In the next step DeSCAM generates a PPA from the Abstract Model. This step has three phases:

- **Coloring**: Operational coloring is applied on the initially uncolored CFG. In case of PDD the coloring is trivial, because the important states are implicitly provided by the communication primitives. Each communication with synchronization results in an important state.
- **Identification of operational paths**: Every path between two important states (cf. Sec. III) in the CFG results in an operation and will result in an operational property.
- **Optimization**: The PPA is optimized with respect to structural complexity, in order to enhance conciseness and readability.
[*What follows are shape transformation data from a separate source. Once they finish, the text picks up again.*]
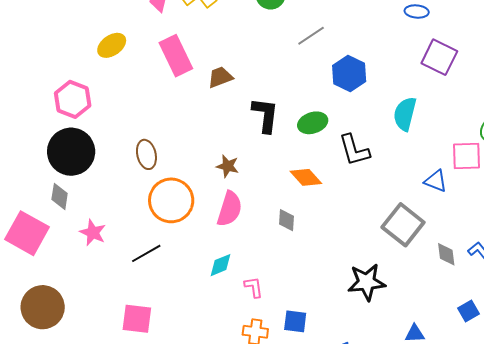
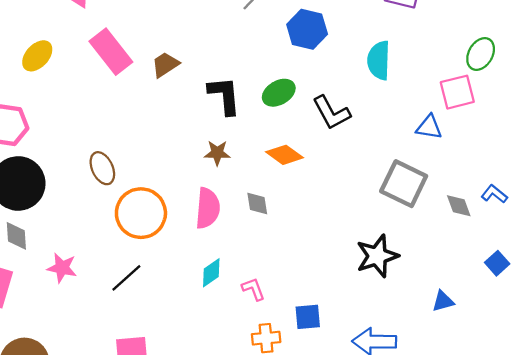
brown star: (228, 166) -> (217, 153), moved
gray diamond: (287, 220) -> (257, 203), moved

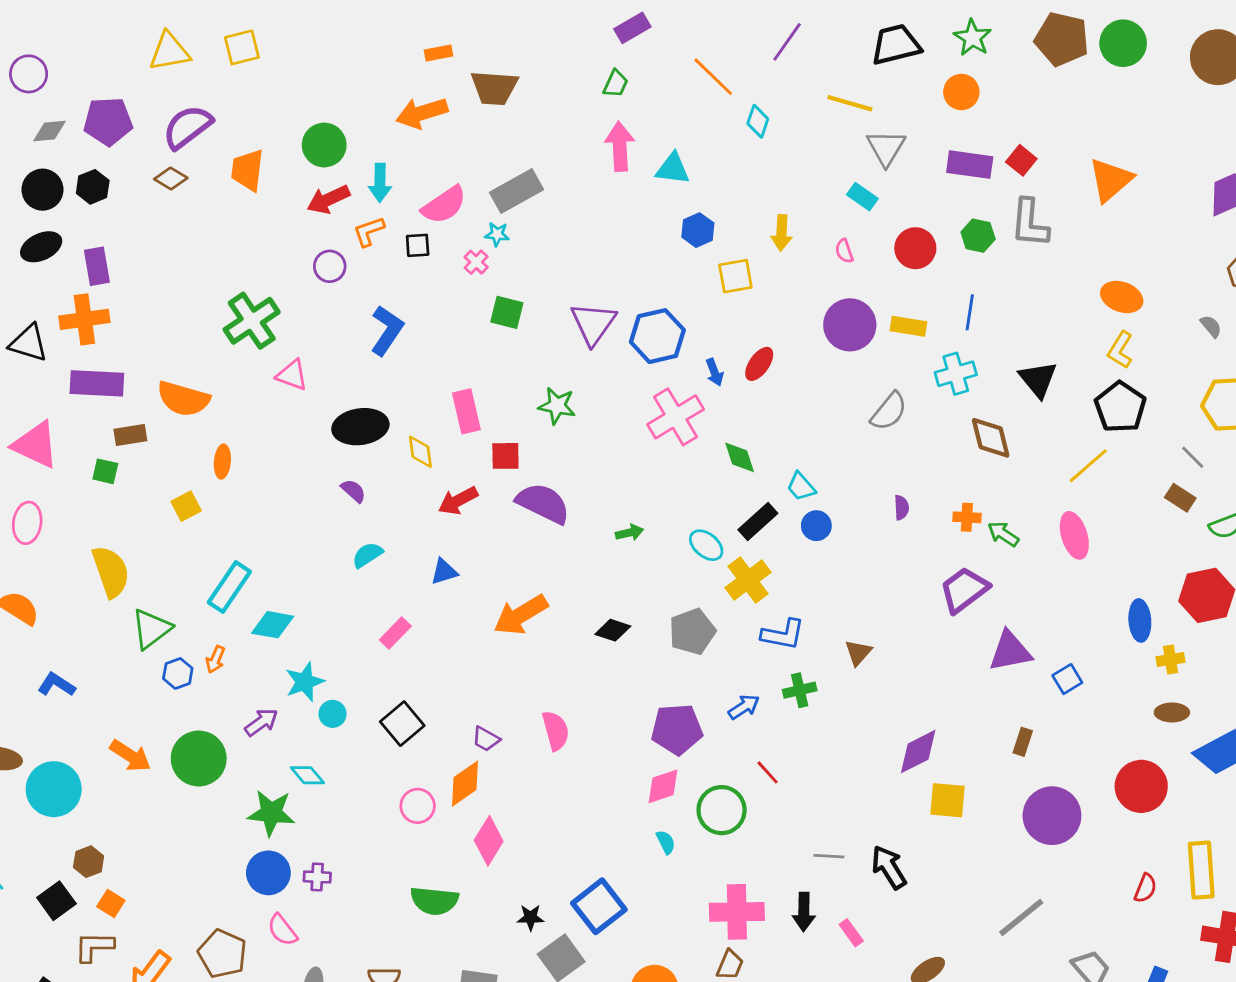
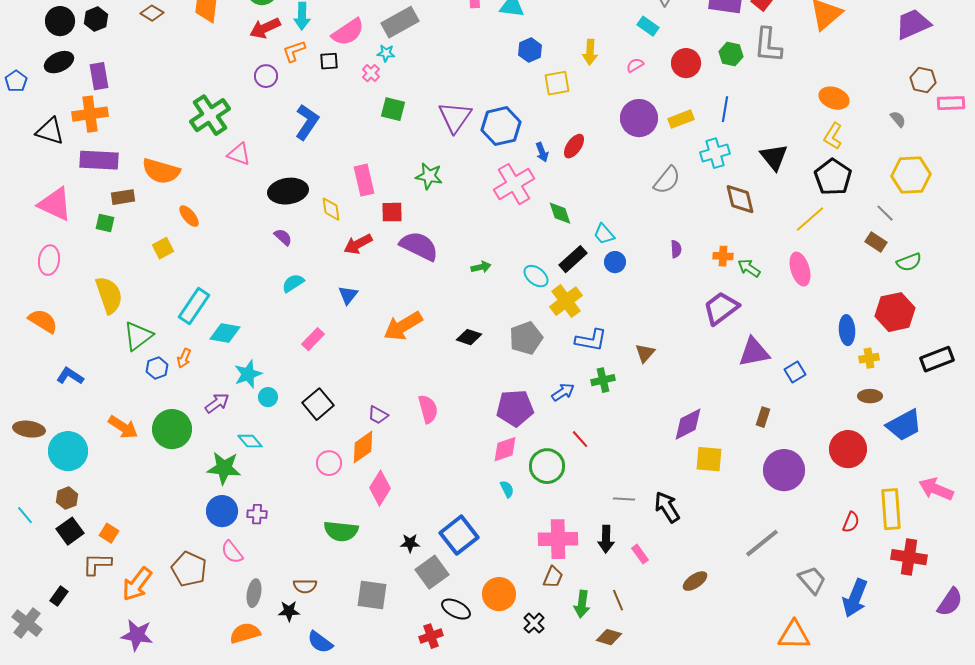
pink semicircle: (844, 251) -> (635, 65), turned 78
yellow rectangle: (908, 326) -> (681, 119), turned -30
orange ellipse: (222, 462) -> (189, 216), turned -45
blue triangle: (444, 572) -> (348, 295), turned -35
brown hexagon: (89, 862) -> (67, 498), moved

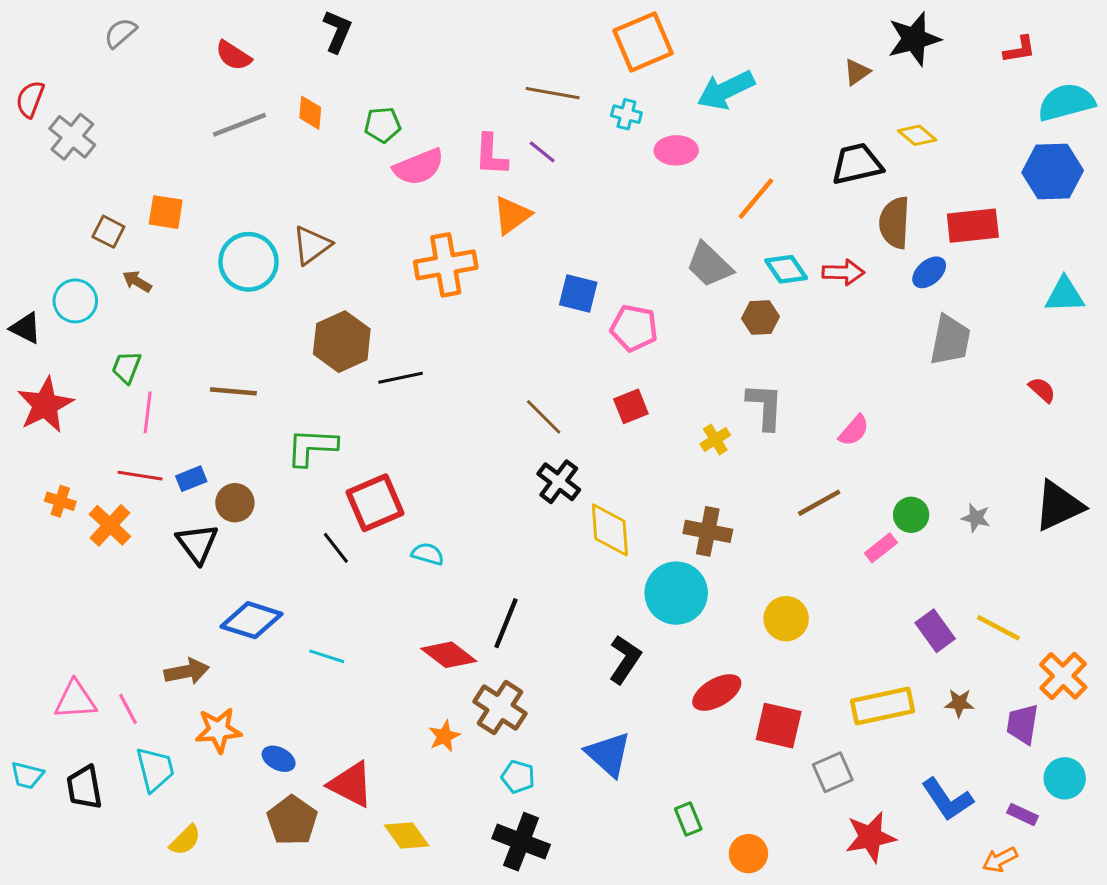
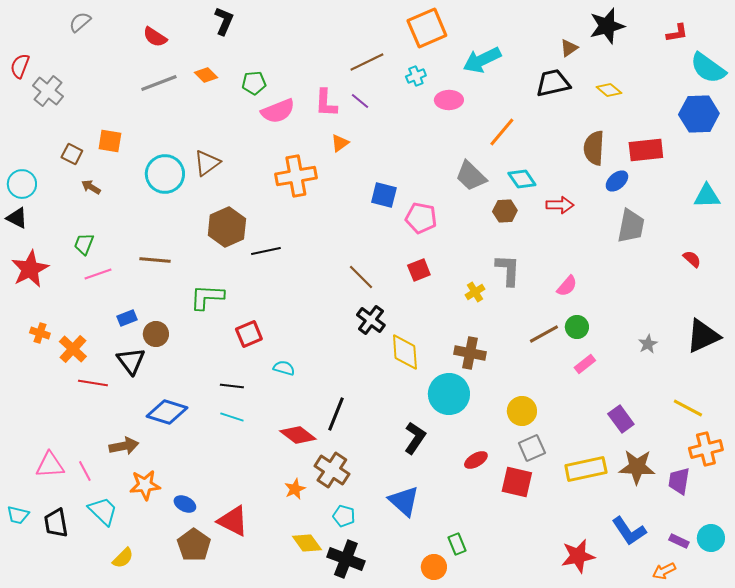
brown line: (553, 93) -> (367, 62), turned -36
cyan semicircle: (1066, 102) -> (708, 68), turned -129
orange diamond: (310, 113) -> (206, 75), turned -50
cyan cross: (626, 114) -> (416, 76), turned -36
black trapezoid: (857, 164) -> (553, 83), moved
orange triangle: (512, 215) -> (340, 143), size x0.7
red arrow: (843, 272) -> (560, 205), moved
cyan circle: (75, 301) -> (22, 184), moved
pink line: (148, 412) -> (98, 274), turned 64
red line: (140, 476) -> (93, 383), moved
red square: (375, 503) -> (249, 334), size x0.7
green circle: (911, 515) -> (577, 327), moved
gray star: (976, 518) -> (648, 344), turned 30
black line: (336, 548) -> (232, 386), moved, turned -45
yellow line: (998, 628) -> (688, 408), moved
cyan line: (327, 656) -> (232, 417), moved
orange cross: (1063, 676) -> (706, 449), turned 32
red ellipse: (717, 692) -> (476, 460), size x0.7
brown star: (959, 703) -> (637, 467), size x1.8
cyan trapezoid: (155, 769) -> (103, 511), turned -32
gray square: (833, 772) -> (532, 448), moved
cyan circle: (1065, 778) -> (711, 538), moved
yellow diamond: (407, 836) -> (307, 543), moved
orange circle: (748, 854) -> (434, 567), moved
Prior to applying the operational coloring, the CFG is extended by additional operations that are defined implicitly by the SystemC-PPA model, but are not explicitly represented in the CFG:

- **reset operation**: It is defined by the initialization of the `nextstate` variable in the constructor (SCCTOR) of the `SC_MODULE`, cf. Fig. 5. In the current version, DeSCAM supports SystemC-PPA modules with a single constructor only. The reset operation ensures the correct initialization of RTL registers and guarantees that the design is in the correct important state after reset.
- **wait operation**: Wait operations are generated for communications over blocking ports. If `read()` or `write()` is called and the counterpart of the communication is not ready then the module blocks, i.e., needs to wait. A wait operation is added to the PPA that forces the module to remain in its state until the counterpart is ready for communication.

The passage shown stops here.